Handling Big Data in R

A step by step guidance for handling large dataset 30GB in R

Posted by Jiashu Miao on February 5, 2020

Introduction

There are very few posts on the internet that systematically talk about how to handle relatively large datasets in R. Especially, when the data size goes even larger, i.e. 32GB with 500k rows and 15k features, and consider the limitation of R language, loading them in a timely manner method is even challenging

There is almost zero information with a successful case to achieve the above situation.

However, in this post, I would introduce my method( after reading several posts and gave several tries) on I have loaded 32GB data, selected & filtered their columns, and exported them to new CSV data files in less than 30 minutes.

Procedure

Column Filter

It is ideal to create a column filter, either by column names or column indexes, to load only 2298 out of the entire 15000 column features into R.

For example, I only need feaures with names end with 0.0 in future analysis.

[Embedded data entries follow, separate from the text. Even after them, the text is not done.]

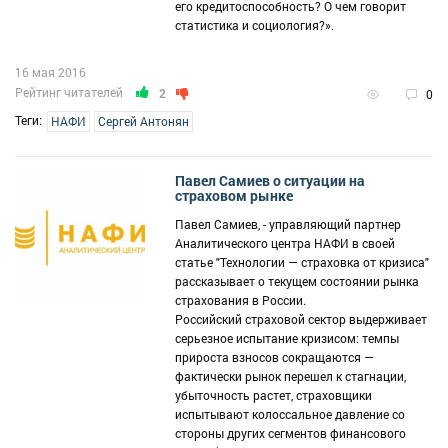
его кредитоспособность? О чем говорит
статистика и социология?».
16 мая 2016
Рейтинг читателей
2
0
Теги:
НАФИ
Сергей Антонян
Павел Самиев о ситуации на
страховом рынке
Павел Самиев, - управляющий партнер
Аналитического центра НАФИ в своей
статье "Технологии — страховка от кризиса"
рассказывает о текущем состоянии рынка
страхования в России.
Российский страховой сектор выдерживает
серьезное испытание кризисом: темпы
прироста взносов сокращаются —
фактически рынок перешел к стагнации,
убыточность растет, страховщики
испытывают колоссальное давление со
стороны других сегментов финансового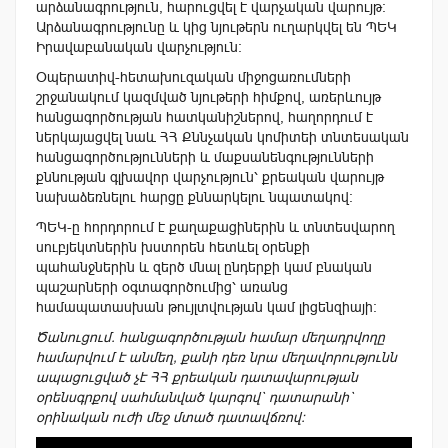
արձանագրություն, հարուցվել է վարչական վարույթ:
Արձանագրությունը և կից նյութերն ուղարկվել են ՊԵԿ
Իրավաբանական վարչություն:
Օպերատիվ-հետախուզական միջոցառումների
շրջանակում կազմված նյութերի հիմքով, առերևույթ
հանցագործության հատկանիշներով, հաղորդում է
ներկայացվել նաև ՀՀ Քննչական կոմիտեի տնտեսական
հանցագործությունների և մաքսանենգությունների
քննության գլխավոր վարչություն՝ քրեական վարույթ
նախաձեռնելու հարցը քննարկելու նպատակով։
ՊԵԿ-ը հորդորում է քաղաքացիներին և տնտեսվարող
սուբյեկտներին խստորեն հետևել օրենքի
պահանջներին և զերծ մնալ ընդերքի կամ բնական
պաշարների օգտագործումից՝ առանց
համապատասխան թույլտվության կամ լիցենզիայի:
Ծանուցում. հանցագործության համար մեղադրվողը
համարվում է անմեղ, քանի դեռ նրա մեղավորությունն
ապացուցված չէ ՀՀ քրեական դատավարության
օրենսգրքով սահմանված կարգով` դատարանի`
օրինական ուժի մեջ մտած դատավճռով։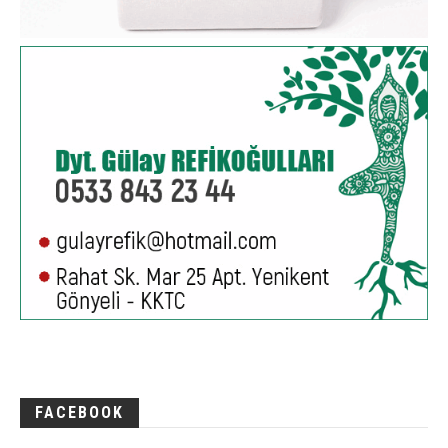
FACEBOOK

bd <- fread("/u/project/whoe_data.csv", header=TRUE,nrows = 2 )
bd_names <- colnames(bd)
bd_names1<-as.data.frame(strsplit(bd_names[-1],'-'))
bd_names2<-data.frame(t(bd_names1))
bd_names2<-bd_names2 %>% group_by(X1)%>% summarize(first = first(X2)) 
bd_names2$final_col<- paste(bd_names2$X1, bd_names2$first, sep="-")
final_col<-c('eid',bd_names2$final_col)
ind <- which(bd_names %in% final_col)


Load Data Rows By Chunks.

Laf is recommended in a few places, but when the data is very with, meaning when it has too many columns, fread() beats over LaF pretty much. And the complex nature of LaF using class method will also cause a lot of extra problems in practice, and takes more memories.

Also, though the fread() function from the library data.table appears in several posts on how powerful it is when reading data files comparing to other method, it is nevered metioned by using for-loop and skip parameter, the data could also be load by chunks, for example 100000 rows in each loop, and the skip would help the pointer to go down by every 100000 and remember the locations.

This is my way of doing it:

data=NULL

for (i in 0:50){
   
    data[[i+1]]=fread("/u/project/sriram/ukbiobank/33127/ukb39967.csv",nrow=10000,select=ind,skip =10000*i)
   
    
}
bd = data[[1]]
for (i in 1:50){
    bd=rbind(bd,data[[i+1]],use.names=FALSE)
}

fwrite(bd,file="bd_ukb39967_3.csv")

Here we use loop and skip, nrows, to load data by chucks and then row-bind them in one large datasets bd.

Sometimes when there are too many loops, R will give warnings on memory limit. You may, for example, seperate one loop to three loops, excute each loop and then row-bind the three datasets into one by rbind() or rbindlist().

In my case, it takes 20 mins for Jupyter R-kernel to complete

Testing and Conclusion

After saving my selected data columns with all thier rows in a new CSV files using fwrite() ,the data size goes from 32GB to 6 GB, and once I loaded it again, it takes about 1~2 mins.

The following shows the dimension and run-time for data loading.

The fread() is tested to be an outstanding way in R to load data exceeding 30GB, which is normally believed impossible to achieve in R in such short time!!!

Jiashu Miao edited on Feb, 5th, 2020.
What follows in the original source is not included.